◆ Exercise goal ◆
Beneath this instruction is a listing. Transcribe from it only the stretch from the line with "Zapach czekolady może" through the line with "kawy dziennie jest", both end lines included, exactly as written.

◆ Data for this exercise ◆
------------------------------

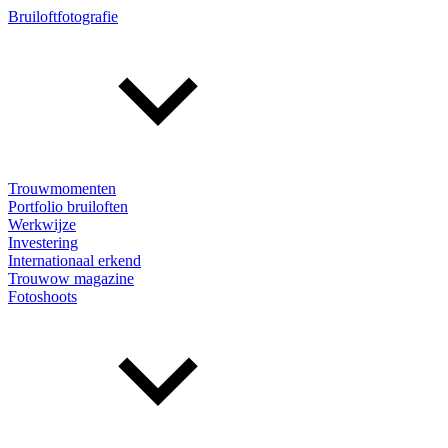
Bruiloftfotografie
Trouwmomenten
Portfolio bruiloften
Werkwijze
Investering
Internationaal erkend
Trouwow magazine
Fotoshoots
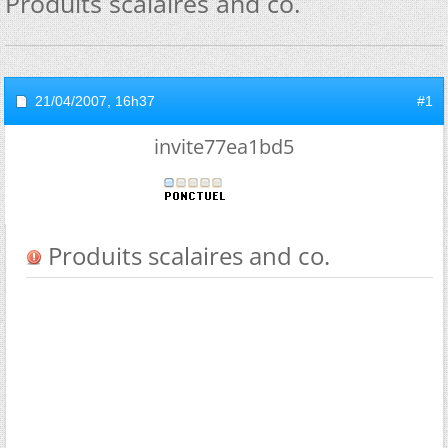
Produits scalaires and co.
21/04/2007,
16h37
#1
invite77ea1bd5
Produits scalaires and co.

------------------------------

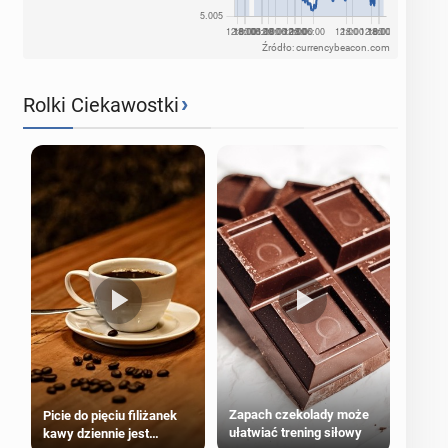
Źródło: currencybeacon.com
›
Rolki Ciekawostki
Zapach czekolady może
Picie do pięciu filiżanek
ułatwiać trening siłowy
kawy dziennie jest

------------------------------

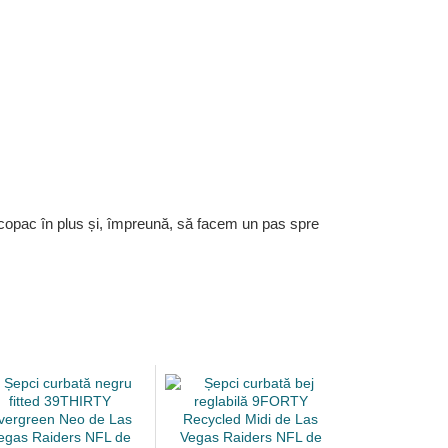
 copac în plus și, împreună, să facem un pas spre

------------------------------

◆ Solution below ◆
Zapach czekolady może
Picie do pięciu filiżanek
ułatwiać trening siłowy
kawy dziennie jest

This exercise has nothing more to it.